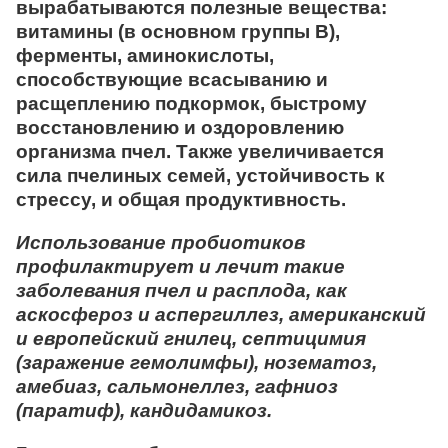
вырабатываются полезные вещества:
витамины (в основном группы В),
ферменты, аминокислоты,
способствующие всасыванию и
расщеплению подкормок, быстрому
восстановлению и оздоровлению
организма пчел. Также увеличивается
сила пчелиных семей, устойчивость к
стрессу, и общая продуктивность.
Использование пробиотиков
профилактирует и лечит такие
заболевания пчел и расплода, как
аскосфероз и аспергиллез, американский
и европейский гнилец, септицимия
(заражение гемолимфы), нозематоз,
амебиаз, сальмонеллез, гафниоз
(паратиф), кандидамикоз.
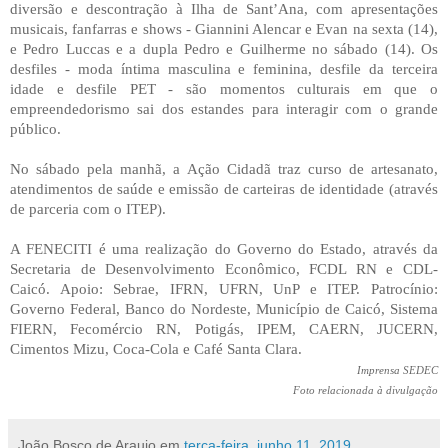
diversão e descontração à Ilha de Sant’Ana, com apresentações
musicais, fanfarras e shows - Giannini Alencar e Evan na sexta (14),
e Pedro Luccas e a dupla Pedro e Guilherme no sábado (14). Os
desfiles - moda íntima masculina e feminina, desfile da terceira
idade e desfile PET - são momentos culturais em que o
empreendedorismo sai dos estandes para interagir com o grande
público.
No sábado pela manhã, a Ação Cidadã traz curso de artesanato,
atendimentos de saúde e emissão de carteiras de identidade (através
de parceria com o ITEP).
A FENECITI é uma realização do Governo do Estado, através da
Secretaria de Desenvolvimento Econômico, FCDL RN e CDL-
Caicó. Apoio: Sebrae, IFRN, UFRN, UnP e ITEP. Patrocínio:
Governo Federal, Banco do Nordeste, Município de Caicó, Sistema
FIERN, Fecomércio RN, Potigás, IPEM, CAERN, JUCERN,
Cimentos Mizu, Coca-Cola e Café Santa Clara.
Imprensa SEDEC
Foto relacionada à divulgação
João Bosco de Araujo
em
terça-feira, junho 11, 2019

# # #

What to do => Leave the images out. Set down all of the material above exactly.

Final answer =>
вырабатываются полезные вещества:
витамины (в основном группы В),
ферменты, аминокислоты,
способствующие всасыванию и
расщеплению подкормок, быстрому
восстановлению и оздоровлению
организма пчел. Также увеличивается
сила пчелиных семей, устойчивость к
стрессу, и общая продуктивность.
Использование пробиотиков
профилактирует и лечит такие
заболевания пчел и расплода, как
аскосфероз и аспергиллез, американский
и европейский гнилец, септицимия
(заражение гемолимфы), нозематоз,
амебиаз, сальмонеллез, гафниоз
(паратиф), кандидамикоз.
diversão e descontração à Ilha de Sant’Ana, com apresentações
musicais, fanfarras e shows - Giannini Alencar e Evan na sexta (14),
e Pedro Luccas e a dupla Pedro e Guilherme no sábado (14). Os
desfiles - moda íntima masculina e feminina, desfile da terceira
idade e desfile PET - são momentos culturais em que o
empreendedorismo sai dos estandes para interagir com o grande
público.
No sábado pela manhã, a Ação Cidadã traz curso de artesanato,
atendimentos de saúde e emissão de carteiras de identidade (através
de parceria com o ITEP).
A FENECITI é uma realização do Governo do Estado, através da
Secretaria de Desenvolvimento Econômico, FCDL RN e CDL-
Caicó. Apoio: Sebrae, IFRN, UFRN, UnP e ITEP. Patrocínio:
Governo Federal, Banco do Nordeste, Município de Caicó, Sistema
FIERN, Fecomércio RN, Potigás, IPEM, CAERN, JUCERN,
Cimentos Mizu, Coca-Cola e Café Santa Clara.
Imprensa SEDEC
Foto relacionada à divulgação
João Bosco de Araujo
em
terça-feira, junho 11, 2019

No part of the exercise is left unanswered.